(PROVIDED DATA)
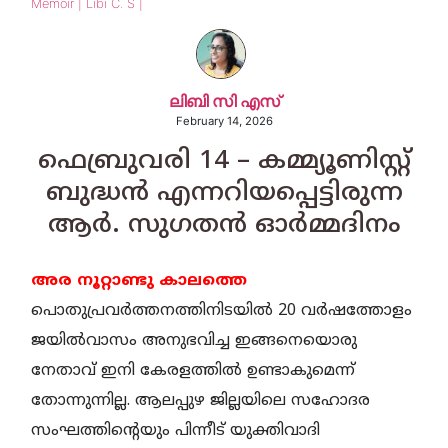
Memoir | Libi C. S |
ലിബി സി എസ്
February 14, 2026
ഫെബ്രുവരി 14 – കമ്മ്യൂണിസ്റ്റ്
ബുദ്ധന്‍ എന്നറിയപ്പെട്ടിരുന്ന
ആര്‍. സുഗതന്‍ ഓര്‍മ്മദിനം
അര നൂറ്റാണ്ടു കാലത്തെ
പൊതുപ്രവര്‍ത്തനത്തിനിടയില്‍ 20 വര്‍ഷത്തോളം
ജയില്‍വാസം അനുഭവിച്ച ഇങ്ങനെയൊരു
നേതാവ് ഇനി കേരളത്തില്‍ ഉണ്ടാകുമെന്ന്
തോന്നുന്നില്ല. ആലപ്പുഴ ജില്ലയിലെ സഹോദര
സംഘത്തിന്റെയും പിന്നീട് യുക്തിവാദി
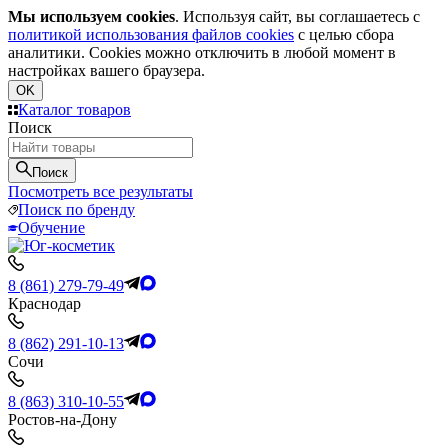
Мы используем cookies
. Используя сайт, вы соглашаетесь с
политикой использования файлов cookies
с целью сбора
аналитики. Cookies можно отключить в любой момент в
настройках вашего браузера.
OK
Каталог товаров
Поиск
Поиск
Посмотреть все результаты
Поиск по бренду
Обучение
8 (861) 279-79-49
Краснодар
8 (862) 291-10-13
Сочи
8 (863) 310-10-55
Ростов-на-Дону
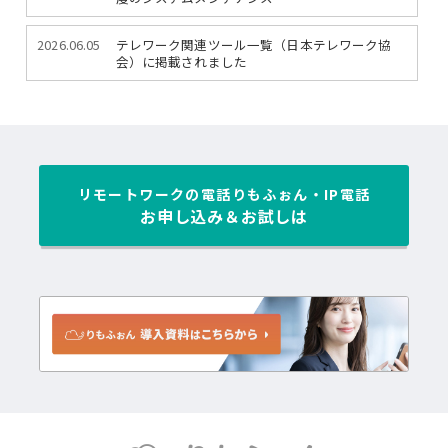
2026.06.05
テレワーク関連ツール一覧（日本テレワーク協
会）に掲載されました
リモートワークの電話
りもふぉん・IP電話
お申し込み＆お試しは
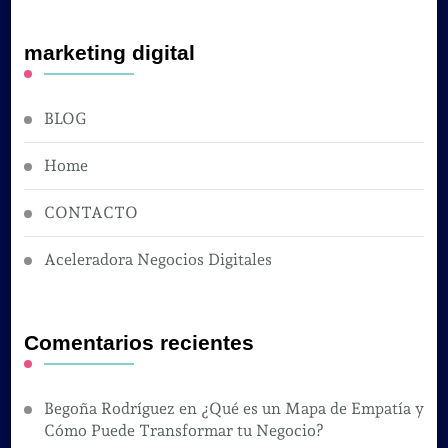
marketing digital
BLOG
Home
CONTACTO
Aceleradora Negocios Digitales
Comentarios recientes
Begoña Rodríguez
en
¿Qué es un Mapa de Empatía y
Cómo Puede Transformar tu Negocio?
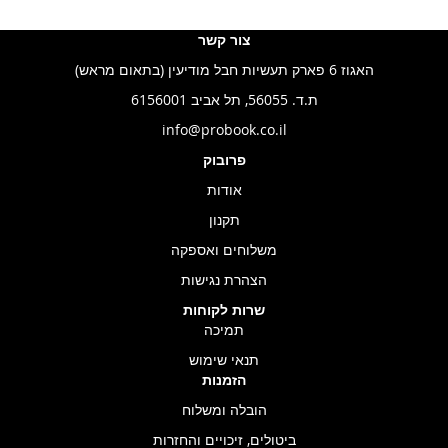
צור קשר
האגוז 6 פארק תעשיות חבל מודיעין (בתאום מראש)
ת.ד. 56055, תל אביב 6156001
info@probook.co.il
פרובוק
אודות
תקנון
משלוחים ואספקה
הצהרת נגישות
שרות לקוחות
תמיכה
תנאי שימוש
הזמנות
הובלה ומשלוח
ביטולים, זיכויים והחזרות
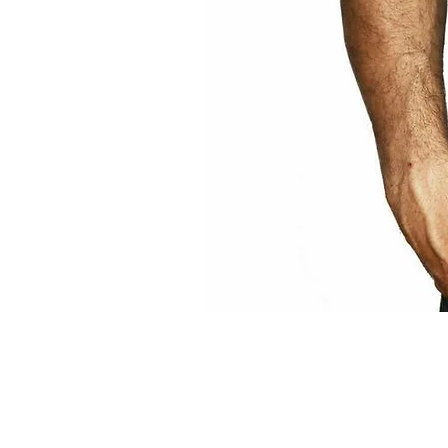
Imprima con calidad en Bogotá y Panamá, 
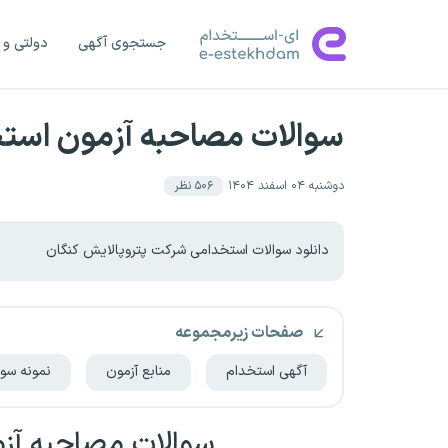
جستجوی آگهی
دولتی و 
سوالات مصاحبه آزمون است
دوشنبه ۰۴ اسفند ۱۴۰۴
۵۰۶
نظر
دانلود سوالات استخدامی شرکت پتروپالایش کنگان
صفحات زیرمجموعه
آگهی استخدام
منابع آزمون
نمونه سوا
سوالات مصاحبه آ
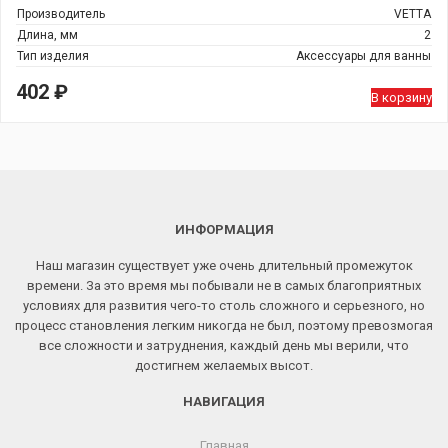
Производитель
VETTA
Длина, мм
2
Тип изделия
Аксессуары для ванны
402
₽
В корзину
ИНФОРМАЦИЯ
Наш магазин существует уже очень длительный промежуток
времени. За это время мы побывали не в самых благоприятных
условиях для развития чего-то столь сложного и серьезного, но
процесс становления легким никогда не был, поэтому превозмогая
все сложности и затруднения, каждый день мы верили, что
достигнем желаемых высот.
НАВИГАЦИЯ
Главная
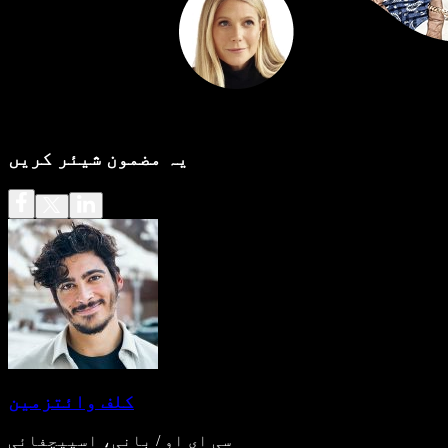
یہ مضمون شیئر کریں
کلف وائتزمین
سی ای او / بانی، اسپیچفائی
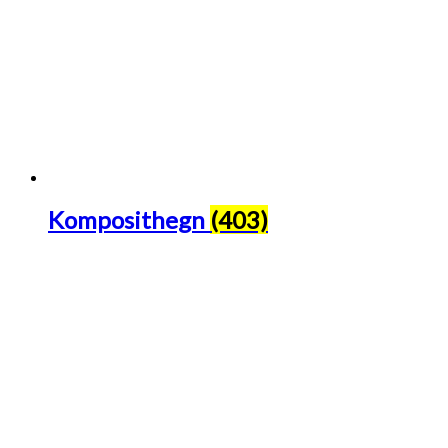
Komposithegn
(403)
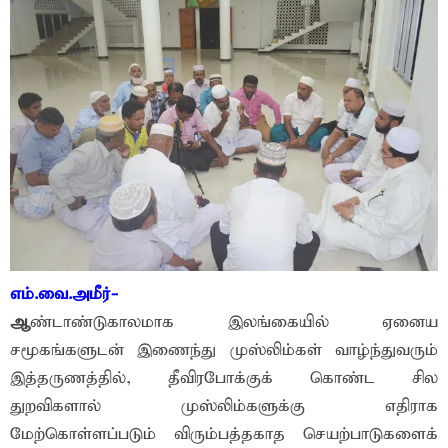
எம்.வை.அமீர்-
ஆ
ண்டாண்டுகாலமாக இலங்கையில் ஏனைய
சமூகங்களுடன் இணைந்து முஸ்லிம்கள் வாழ்ந்துவரும்
இத்தருணத்தில், தீவிரபோக்குக் கொண்ட சில
துறவிகளால் முஸ்லிம்களுக்கு எதிராக
மேற்கொள்ளப்படும் விரும்பத்தகாத செயற்பாடுகளைக்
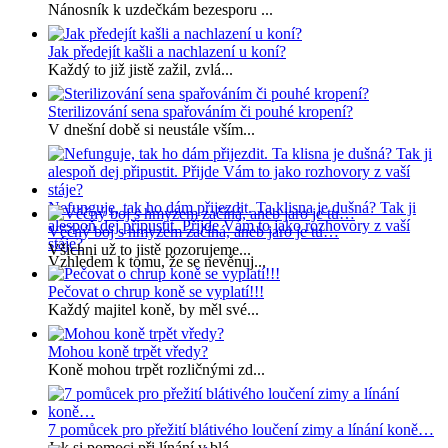
Nánosník k uzdečkám bezesporu ...
Jak předejít kašli a nachlazení u koní?
Každý to již jistě zažil, zvlá...
Sterilizování sena spařováním či pouhé kropení?
V dnešní době si neustále vším...
Nefunguje, tak ho dám přijezdit. Ta klisna je dušná? Tak ji
alespoň dej připustit. Přijde Vám to jako rozhovory z vaší
Věčný boj s hmyzem začíná, aneb jaro je tu…
stáje?
Všichni už to jistě pozorujeme...
Vzhledem k tomu, že se nevěnuj...
Pečovat o chrup koně se vyplatí!!!
Každý majitel koně, by měl své...
Mohou koně trpět vředy?
Koně mohou trpět rozličnými zd...
7 pomůcek pro přežití blátivého loučení zimy a línání koně…
Jak si pomoci při línání v blá...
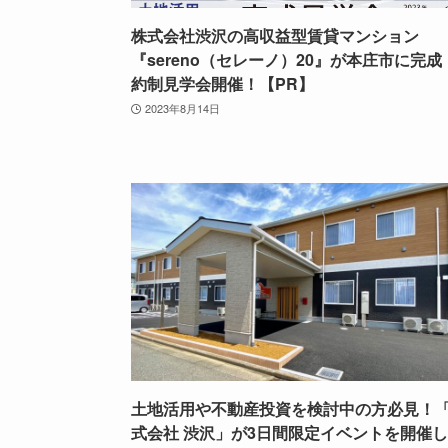
株式会社渋沢の高収益型賃貸マンション
『sereno（セレーノ）20』が本庄市に完成
約制見学会開催！【PR】
2023年8月14日
土地活用や不動産投資を検討中の方必見！
式会社 渋沢」が3日間限定イベントを開催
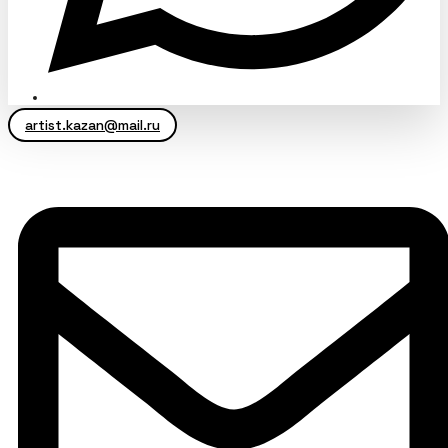
artist.kazan@mail.ru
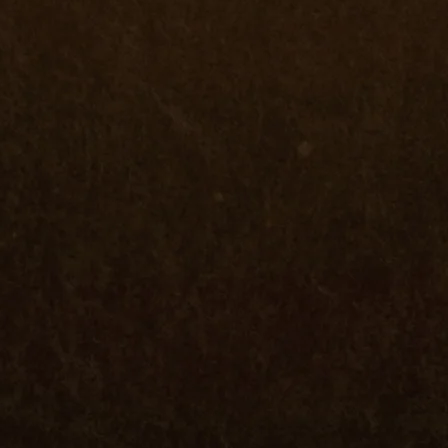
명
21명
국민대학교
숭
명
15명
교육대학교
경
명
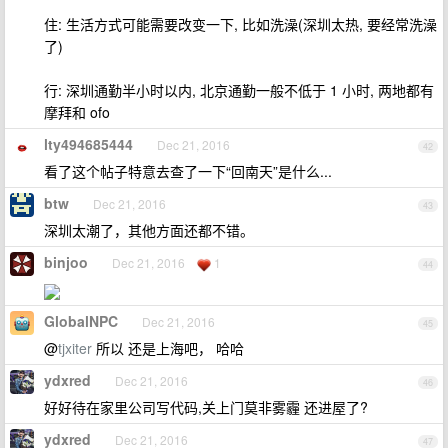
住: 生活方式可能需要改变一下, 比如洗澡(深圳太热, 要经常洗澡
了)
行: 深圳通勤半小时以内, 北京通勤一般不低于 1 小时, 两地都有
摩拜和 ofo
lty494685444
Dec 21, 2016
42
看了这个帖子特意去查了一下“回南天”是什么...
btw
Dec 21, 2016
43
深圳太潮了，其他方面还都不错。
binjoo
Dec 21, 2016
1
44
GlobalNPC
Dec 21, 2016
45
@
tjxiter
所以 还是上海吧， 哈哈
ydxred
Dec 21, 2016
46
好好待在家里公司写代码,关上门莫非雾霾 还进屋了?
ydxred
Dec 21, 2016
47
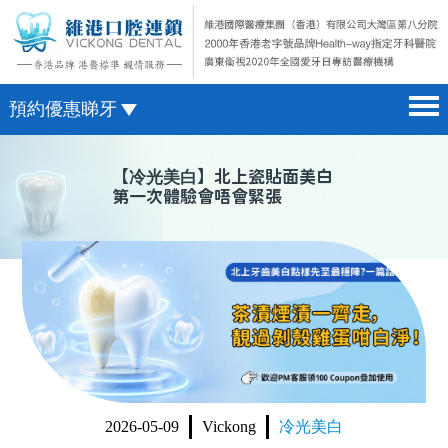
預約優惠睇牙
首頁 home page
澳門電話預約
【
冷光美白
】北上瓷貼面美白
第一次體驗會唔會緊張
醫院簡介 hospital introduction
微信預約
醫生介紹 doctor introduction
WhatsApp預約
醫療新聞 medical news
種植牙 dental implant
箍牙 orthodontics
收費標準 change standard
2026-05-09
Vickong
冷光美白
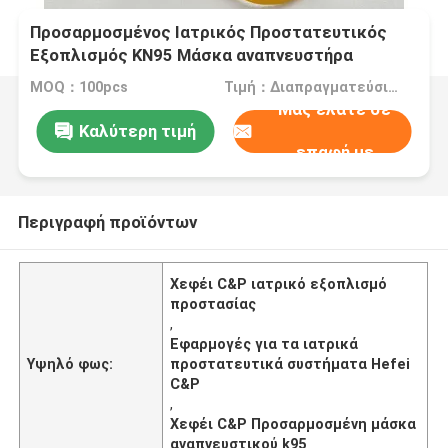
Προσαρμοσμένος Ιατρικός Προστατευτικός
Εξοπλισμός KN95 Μάσκα αναπνευστήρα
MOQ：100pcs
Τιμή：Διαπραγματεύσιμα
Μας ελάτε σε
Καλύτερη τιμή
επαφή με
Περιγραφή προϊόντων
Χεφέι C&P ιατρικό εξοπλισμό
προστασίας
,
Εφαρμογές για τα ιατρικά
Υψηλό φως:
προστατευτικά συστήματα Hefei
C&P
,
Χεφέι C&P Προσαρμοσμένη μάσκα
αναπνευστικού k95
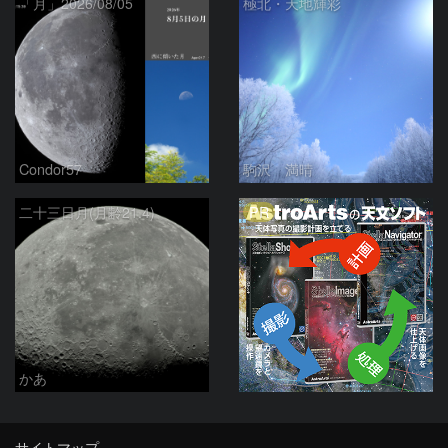
「月」2026/08/05
極北・天地輝彩
Condor57
駒沢 満晴
PR
二十三日月(月齢21.4)
かあ
サイトマップ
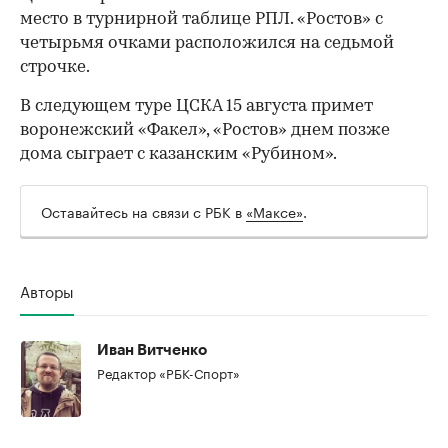
место в турнирной таблице РПЛ. «Ростов» с
четырьмя очками расположился на седьмой
строчке.
В следующем туре ЦСКА 15 августа примет
воронежский «Факел», «Ростов» днем позже
дома сыграет с казанским «Рубином».
Оставайтесь на связи с РБК в
«Максе»
.
Авторы
00:00
/
00:00
Иван Витченко
Редактор «РБК-Спорт»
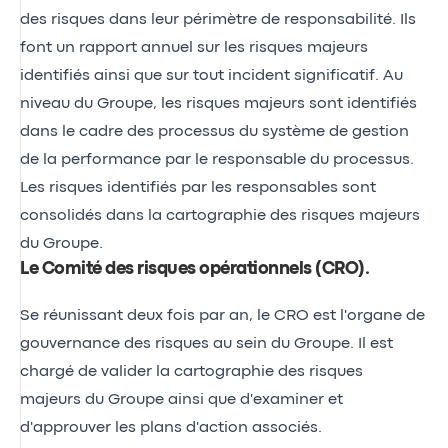
des risques dans leur périmètre de responsabilité. Ils
font un rapport annuel sur les risques majeurs
identifiés ainsi que sur tout incident significatif. Au
niveau du Groupe, les risques majeurs sont identifiés
dans le cadre des processus du système de gestion
de la performance par le responsable du processus.
Les risques identifiés par les responsables sont
consolidés dans la cartographie des risques majeurs
du Groupe.
Le Comité des risques opérationnels (CRO)
.
Se réunissant deux fois par an, le CRO est l'organe de
gouvernance des risques au sein du Groupe. Il est
chargé de valider la cartographie des risques
majeurs du Groupe ainsi que d'examiner et
d'approuver les plans d'action associés.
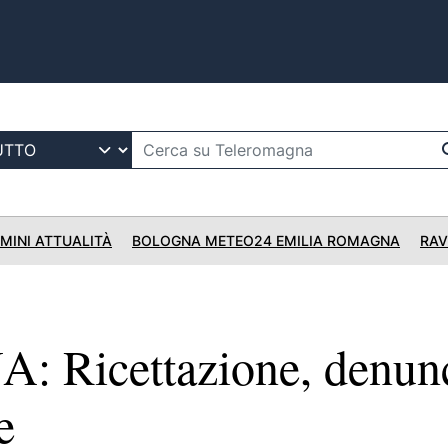
IMINI ATTUALITÀ
BOLOGNA METEO24 EMILIA ROMAGNA
RAV
 Ricettazione, denunc
e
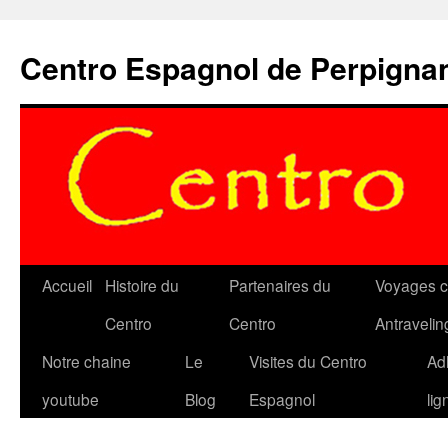
Aller
au
Centro Espagnol de Perpigna
contenu
Accueil
Histoire du
Partenaires du
Voyages c
Centro
Centro
Antravelin
Notre chaine
Le
Visites du Centro
Ad
youtube
Blog
Espagnol
lig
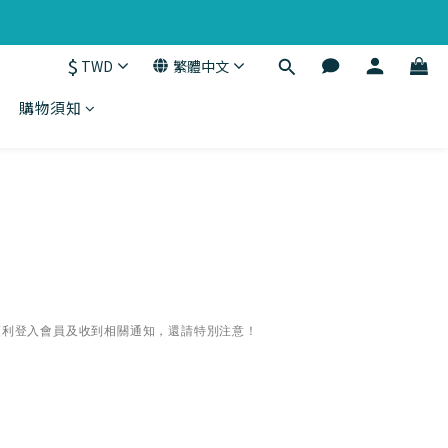
$
TWD
繁體中文
購物須知
順利登入會員及收到相關通知，還請特別注意！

(WORK REQUIRED)
The response consists of the data above printed line for line, with no pictures.

(REPLY TO THE EXERCISE)
Memoir | Libi C. S |
ലിബി സി എസ്
February 14, 2026
ഫെബ്രുവരി 14 – കമ്മ്യൂണിസ്റ്റ്
ബുദ്ധന്‍ എന്നറിയപ്പെട്ടിരുന്ന
ആര്‍. സുഗതന്‍ ഓര്‍മ്മദിനം
അര നൂറ്റാണ്ടു കാലത്തെ
പൊതുപ്രവര്‍ത്തനത്തിനിടയില്‍ 20 വര്‍ഷത്തോളം
ജയില്‍വാസം അനുഭവിച്ച ഇങ്ങനെയൊരു
നേതാവ് ഇനി കേരളത്തില്‍ ഉണ്ടാകുമെന്ന്
തോന്നുന്നില്ല. ആലപ്പുഴ ജില്ലയിലെ സഹോദര
സംഘത്തിന്റെയും പിന്നീട് യുക്തിവാദി
Мы используем cookies
. Используя сайт, вы соглашаетесь с
политикой использования файлов cookies
с целью сбора
аналитики. Cookies можно отключить в любой момент в
настройках вашего браузера.
OK
Каталог товаров
Поиск
Поиск
Посмотреть все результаты
Поиск по бренду
Обучение
8 (861) 279-79-49
Краснодар
8 (862) 291-10-13
Сочи
8 (863) 310-10-55
Ростов-на-Дону
2026.06.05
テレワーク関連ツール一覧（日本テレワーク協
会）に掲載されました
リモートワークの電話
りもふぉん・IP電話
お申し込み＆お試しは
marketing digital
BLOG
Home
CONTACTO
Aceleradora Negocios Digitales
Comentarios recientes
Begoña Rodríguez
en
¿Qué es un Mapa de Empatía y
Cómo Puede Transformar tu Negocio?
צור קשר
האגוז 6 פארק תעשיות חבל מודיעין (בתאום מראש)
ת.ד. 56055, תל אביב 6156001
info@probook.co.il
פרובוק
אודות
תקנון
משלוחים ואספקה
הצהרת נגישות
שרות לקוחות
תמיכה
תנאי שימוש
הזמנות
הובלה ומשלוח
ביטולים, זיכויים והחזרות
Imprima con calidad en Bogotá y Panamá, 
جستجوی آگهی
دولتی و 
سوالات مصاحبه آزمون است
دوشنبه ۰۴ اسفند ۱۴۰۴
۵۰۶
نظر
دانلود سوالات استخدامی شرکت پتروپالایش کنگان
صفحات زیرمجموعه
آگهی استخدام
منابع آزمون
نمونه سوا
سوالات مصاحبه آ
Производитель
VETTA
Длина, мм
2
Тип изделия
Аксессуары для ванны
402
₽
В корзину
ИНФОРМАЦИЯ
Наш магазин существует уже очень длительный промежуток
времени. За это время мы побывали не в самых благоприятных
условиях для развития чего-то столь сложного и серьезного, но
процесс становления легким никогда не был, поэтому превозмогая
все сложности и затруднения, каждый день мы верили, что
достигнем желаемых высот.
НАВИГАЦИЯ
Главная
یہ مضمون شیئر کریں
کلف وائتزمین
سی ای او / بانی، اسپیچفائی
Komposithegn
(403)
எம்.வை.அமீர்-
ஆ
ண்டாண்டுகாலமாக இலங்கையில் ஏனைய
சமூகங்களுடன் இணைந்து முஸ்லிம்கள் வாழ்ந்துவரும்
இத்தருணத்தில், தீவிரபோக்குக் கொண்ட சில
துறவிகளால் முஸ்லிம்களுக்கு எதிராக
மேற்கொள்ளப்படும் விரும்பத்தகாத செயற்பாடுகளைக்
Nánosník k uzdečkám bezesporu ...
Jak předejít kašli a nachlazení u koní?
Každý to již jistě zažil, zvlá...
Sterilizování sena spařováním či pouhé kropení?
V dnešní době si neustále vším...
Nefunguje, tak ho dám přijezdit. Ta klisna je dušná? Tak ji
alespoň dej připustit. Přijde Vám to jako rozhovory z vaší
Věčný boj s hmyzem začíná, aneb jaro je tu…
stáje?
Všichni už to jistě pozorujeme...
Vzhledem k tomu, že se nevěnuj...
Pečovat o chrup koně se vyplatí!!!
Každý majitel koně, by měl své...
Mohou koně trpět vředy?
Koně mohou trpět rozličnými zd...
7 pomůcek pro přežití blátivého loučení zimy a línání koně…
Jak si pomoci při línání v blá...
株式会社渋沢の高収益型賃貸マンション
『sereno（セレーノ）20』が本庄市に完成
約制見学会開催！【PR】
2023年8月14日
土地活用や不動産投資を検討中の方必見！
式会社 渋沢」が3日間限定イベントを開催
artist.kazan@mail.ru
명
21명
국민대학교
숭
명
15명
교육대학교
경
명
住: 生活方式可能需要改变一下, 比如洗澡(深圳太热, 要经常洗澡
了)
行: 深圳通勤半小时以内, 北京通勤一般不低于 1 小时, 两地都有
摩拜和 ofo
lty494685444
Dec 21, 2016
42
看了这个帖子特意去查了一下“回南天”是什么...
btw
Dec 21, 2016
43
深圳太潮了，其他方面还都不错。
binjoo
Dec 21, 2016
1
44
GlobalNPC
Dec 21, 2016
45
@
tjxiter
所以 还是上海吧， 哈哈
ydxred
Dec 21, 2016
46
好好待在家里公司写代码,关上门莫非雾霾 还进屋了?
ydxred
Dec 21, 2016
47
預約優惠睇牙
首頁 home page
澳門電話預約
【
冷光美白
】北上瓷貼面美白
第一次體驗會唔會緊張
醫院簡介 hospital introduction
微信預約
醫生介紹 doctor introduction
WhatsApp預約
醫療新聞 medical news
種植牙 dental implant
箍牙 orthodontics
收費標準 change standard
2026-05-09
Vickong
冷光美白
Προσαρμοσμένος Ιατρικός Προστατευτικός
Εξοπλισμός KN95 Μάσκα αναπνευστήρα
MOQ：100pcs
Τιμή：Διαπραγματεύσιμα
Μας ελάτε σε
Καλύτερη τιμή
επαφή με
Περιγραφή προϊόντων
Χεφέι C&P ιατρικό εξοπλισμό
προστασίας
,
Εφαρμογές για τα ιατρικά
Υψηλό φως:
προστατευτικά συστήματα Hefei
C&P
,
Χεφέι C&P Προσαρμοσμένη μάσκα
αναπνευστικού k95
「月」2026/08/05
極北・天地輝彩
Condor57
駒沢 満晴
PR
二十三日月(月齢21.4)
かあ
サイトマップ
место в турнирной таблице РПЛ. «Ростов» с
четырьмя очками расположился на седьмой
строчке.
В следующем туре ЦСКА 15 августа примет
воронежский «Факел», «Ростов» днем позже
дома сыграет с казанским «Рубином».
Оставайтесь на связи с РБК в
«Максе»
.
Авторы
00:00
/
00:00
Иван Витченко
Редактор «РБК-Спорт»
des risques dans leur périmètre de responsabilité. Ils
font un rapport annuel sur les risques majeurs
identifiés ainsi que sur tout incident significatif. Au
niveau du Groupe, les risques majeurs sont identifiés
dans le cadre des processus du système de gestion
de la performance par le responsable du processus.
Les risques identifiés par les responsables sont
consolidés dans la cartographie des risques majeurs
du Groupe.
Le Comité des risques opérationnels (CRO)
.
Se réunissant deux fois par an, le CRO est l'organe de
gouvernance des risques au sein du Groupe. Il est
chargé de valider la cartographie des risques
majeurs du Groupe ainsi que d'examiner et
d'approuver les plans d'action associés.
IMINI ATTUALITÀ
BOLOGNA METEO24 EMILIA ROMAGNA
RAV
 Ricettazione, denunc
e
Aller
au
Centro Espagnol de Perpigna
contenu
Accueil
Histoire du
Partenaires du
Voyages c
Centro
Centro
Antravelin
Notre chaine
Le
Visites du Centro
Ad
youtube
Blog
Espagnol
lig
$
TWD
繁體中文
購物須知
順利登入會員及收到相關通知，還請特別注意！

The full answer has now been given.